Data has become the currency of artificial intelligence—conventional wisdom says the more information your machines can learn from, the better they’ll be. But what if Uber could do less with more?
At this very moment, dozens of Uber’s self-driving cars are touring San Francisco, Phoenix and Pittsburgh, gathering millions of data points about how to drive in complex environments. Data has become the currency of artificial intelligence—conventional wisdom says the more information your machines can learn from, the better they’ll be. But what if Uber could do less with more?
Today, Uber announced a separate AI research lab based in San Francisco, simply called Uber AI Labs. The ride-hailing giant will seed its research arm with the acquisition of Geometric Intelligence, a NYC-based startup focused on getting AI to do more with less data.
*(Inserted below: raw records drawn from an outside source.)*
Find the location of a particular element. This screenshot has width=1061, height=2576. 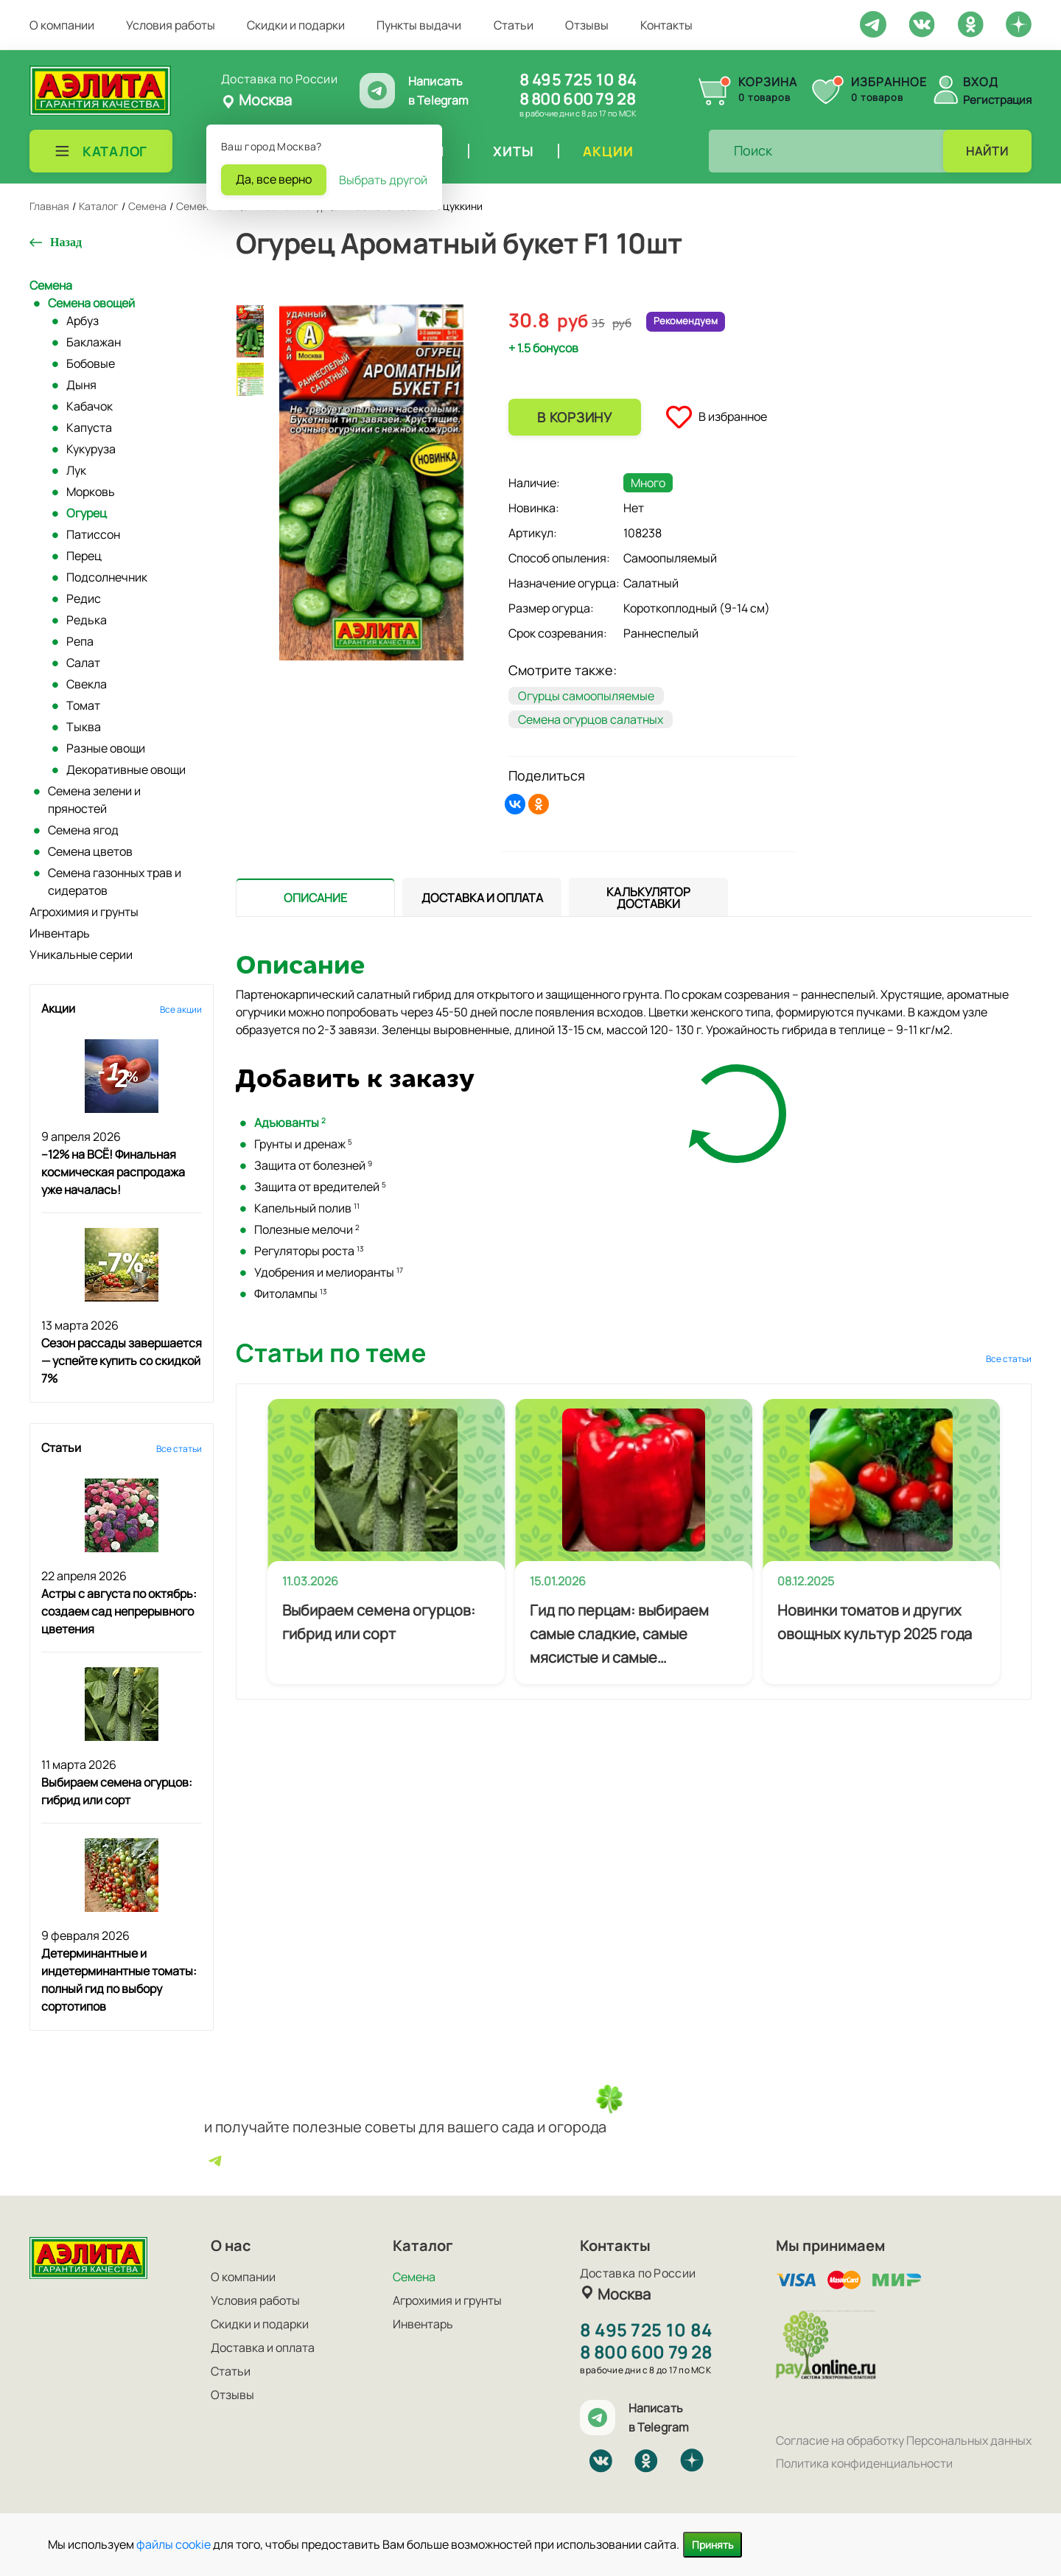 Салат is located at coordinates (83, 663).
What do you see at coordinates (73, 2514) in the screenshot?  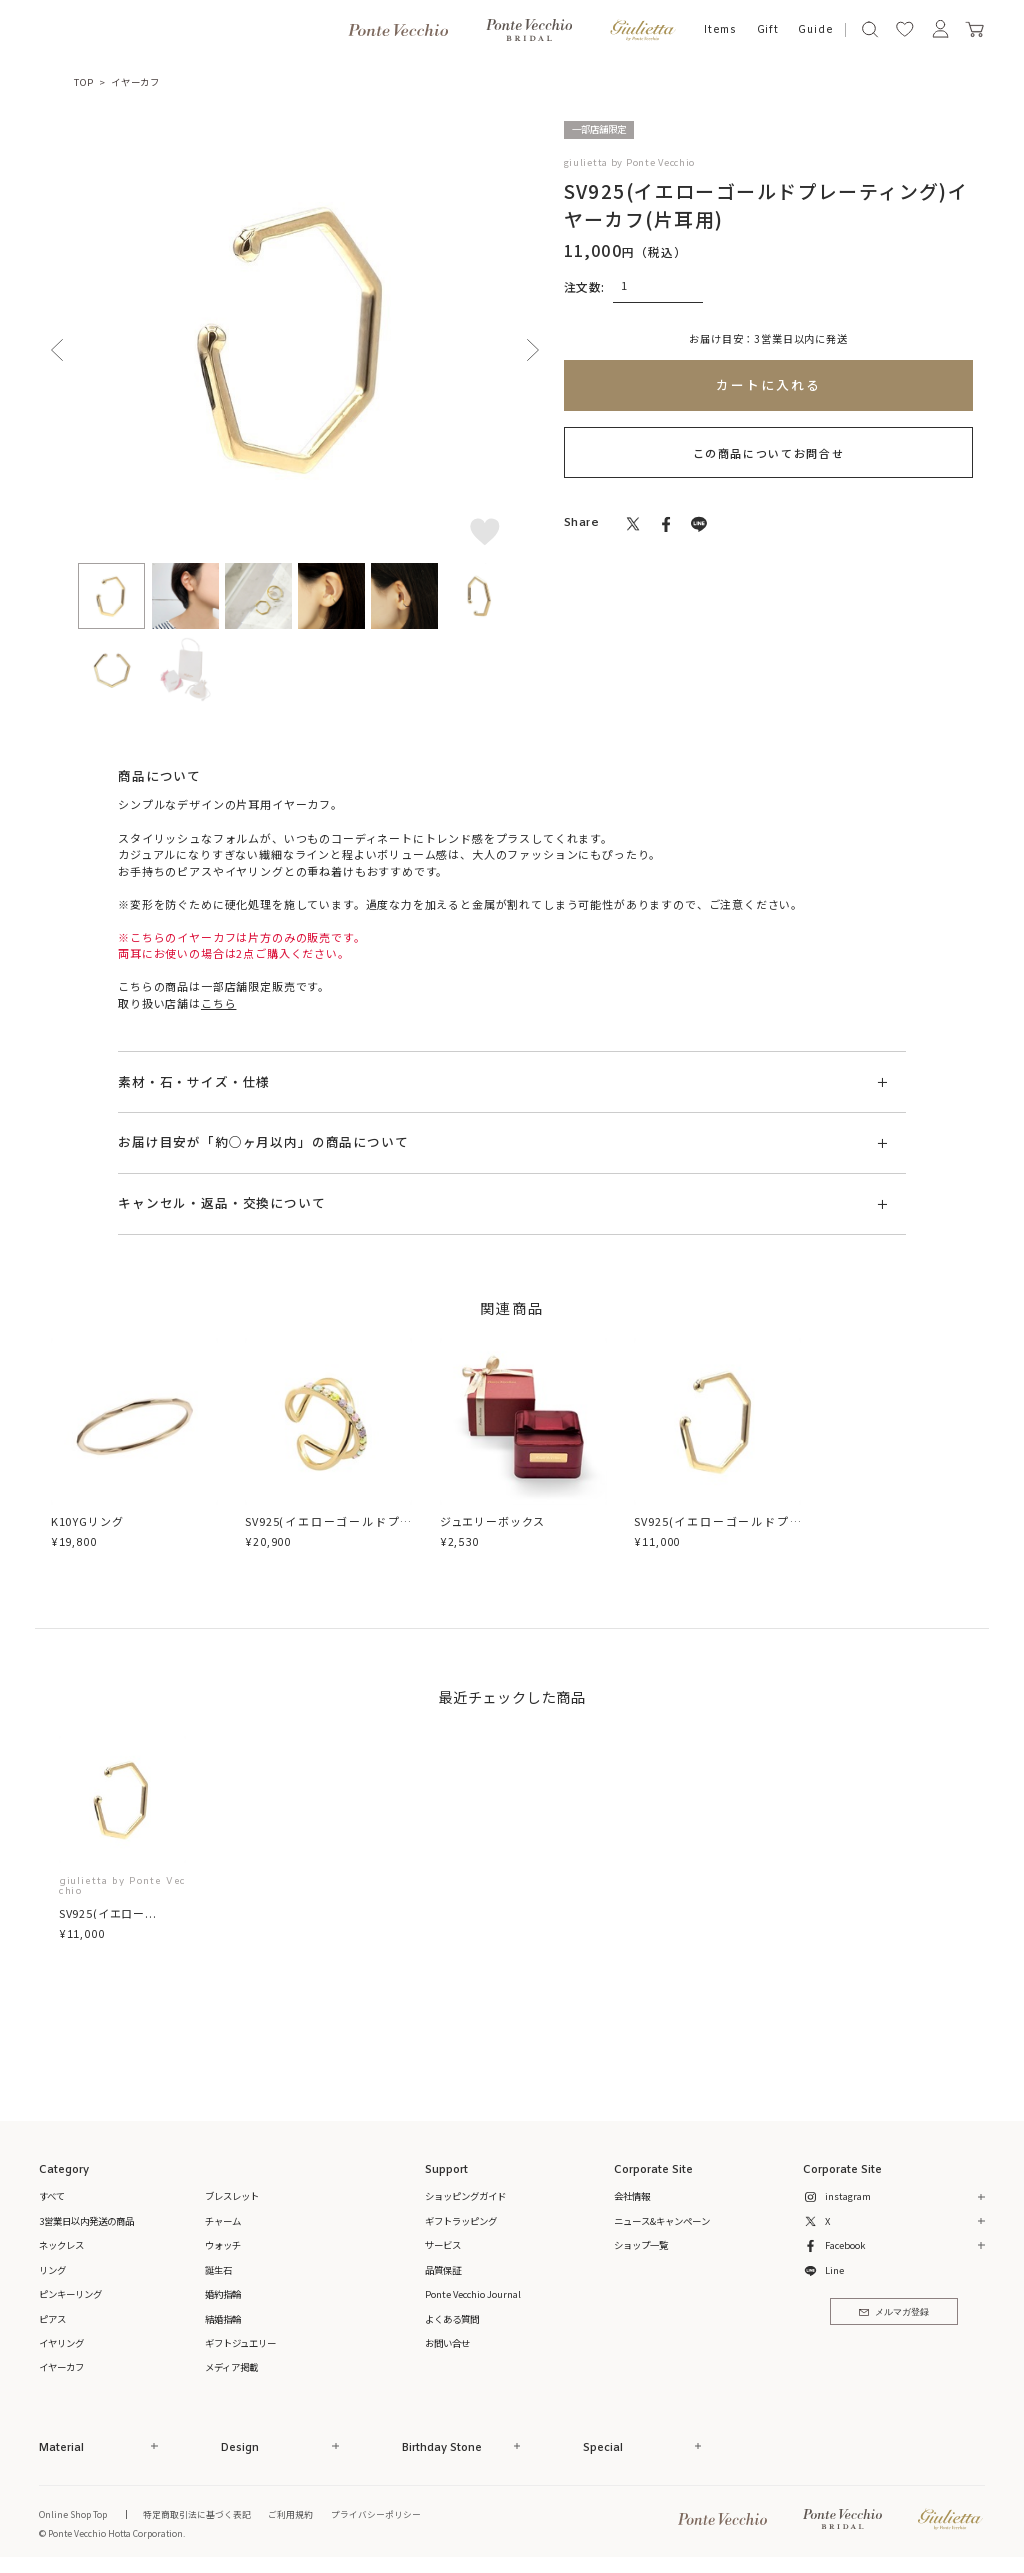 I see `Online Shop Top` at bounding box center [73, 2514].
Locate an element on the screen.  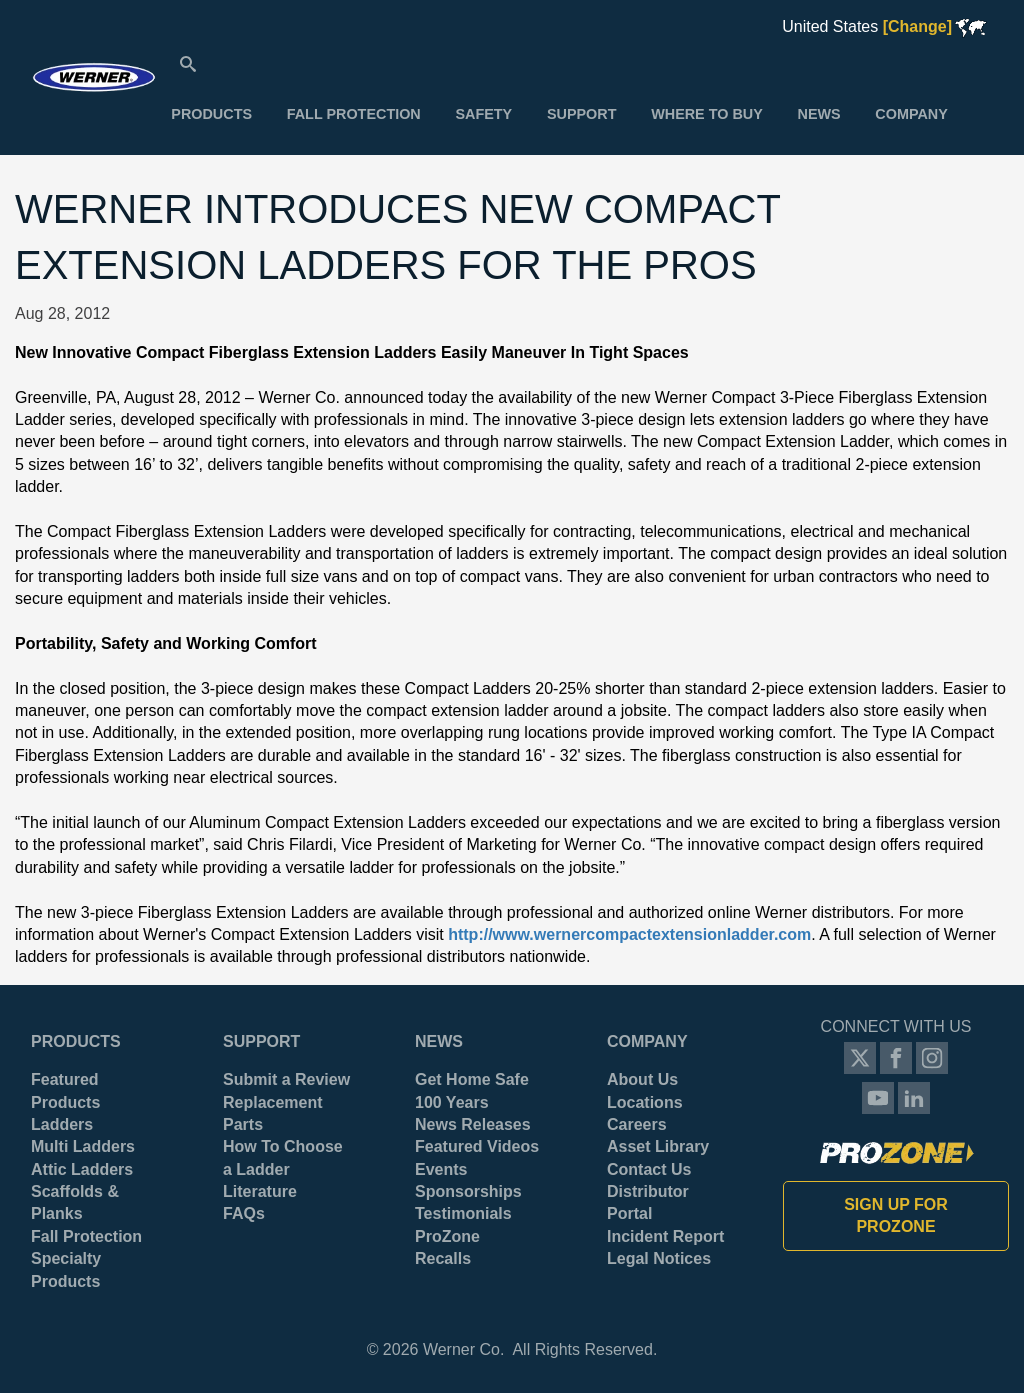 Attic Ladders is located at coordinates (82, 1169). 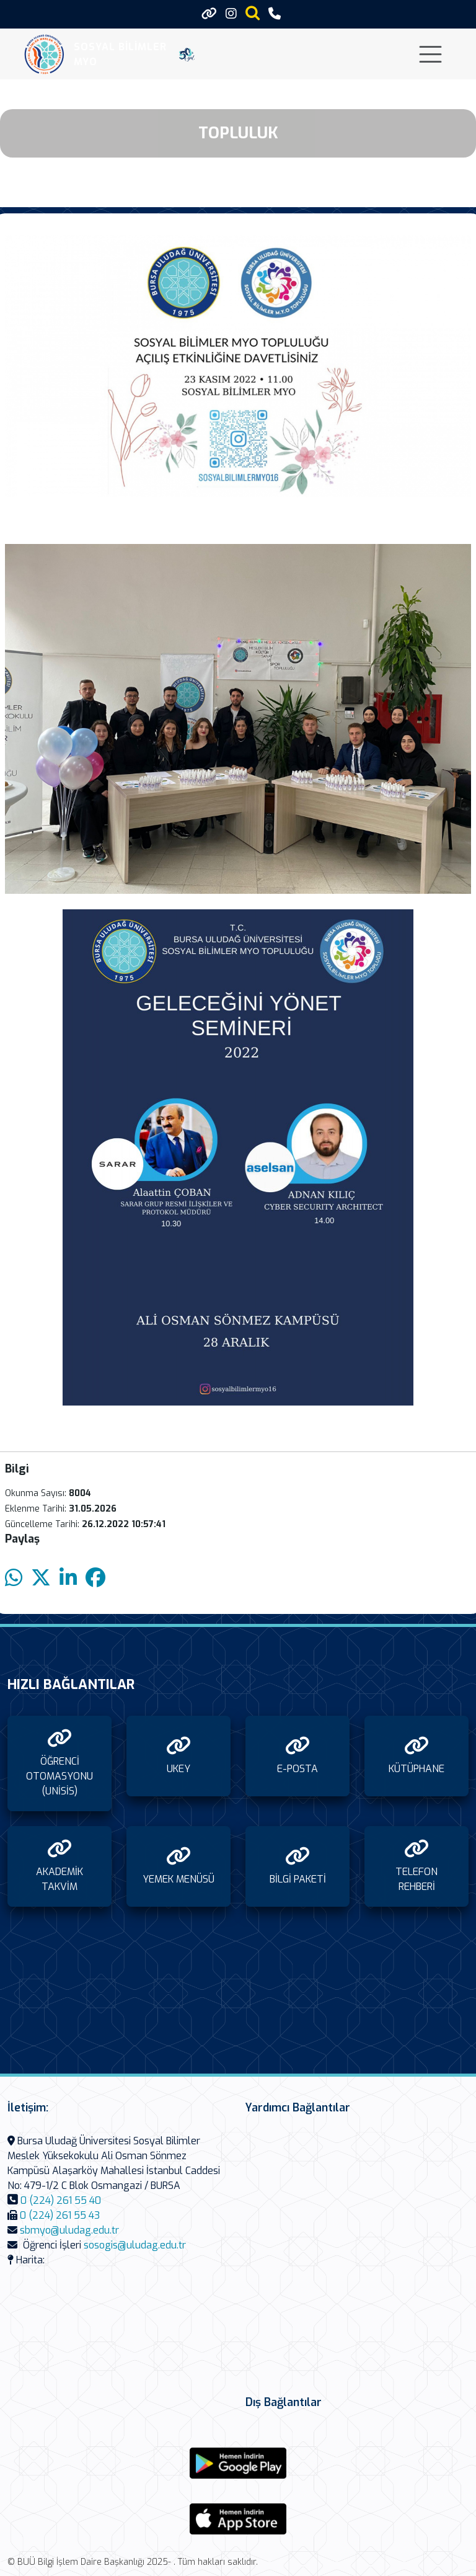  Describe the element at coordinates (135, 2245) in the screenshot. I see `sosogis@uludag.edu.tr` at that location.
Geometric Intelligence, founded in October 2014, has done notable work on two interesting topics: making decisions with high accuracy from little data, and interrogating the inner workings of an algorithm. Earlier this year, the startup debuted software called Xprop, able to complete basic tasks like recognizing handwritten numbers—but with less than one-fourth the data of other algorithms. (However, there was a tradeoff with accuracy.) That software, never made open-source, will likely be gobbled up by Uber.
“Deep learning is very data hungry—we’re learning it faster,” Geometric Intelligence CEO Gary Marcus said in May. “What we have can sometimes cut the data needed by half, sometimes by a greater ratio.”
The company also published work on “deep generator networks,” a technique where it had its AI—trained on a standardized set of images—generate new images. That helps the company figure out exactly what each neuron in the network was doing, and then, ideally, hone the network so it learns more efficiently from less data.
Knowing what the neurons have learned could also help correct driving errors, or rid the machines of poor habits learned from human drivers—like overcorrecting when the car starts to lose control in wintry conditions. This past May, Marcus hinted at the difficulty of training self-driving cars in these sorts of edge cases, saying modeling every kind of weather condition and traffic situation repeatedly would be unreasonable.
These relatively abstract concepts both try to attack the same problem: making machines learn more like humans. For instance, New York State requires only 50 hours of supervised practice before a driver under 18 can take a road test. Uber already has hundreds and hundreds of hours spent on the road, in dozens of cars in three cities—and yet, it still can’t reliably drive alone. It’s possible Uber’s new lab can help it squeeze water from a stone, and use its data more efficiently.
“We live in this era of big data, and there’s this idea that we can just throw more data at the problem,” Marcus said. “But for some problems there’s just not enough data.”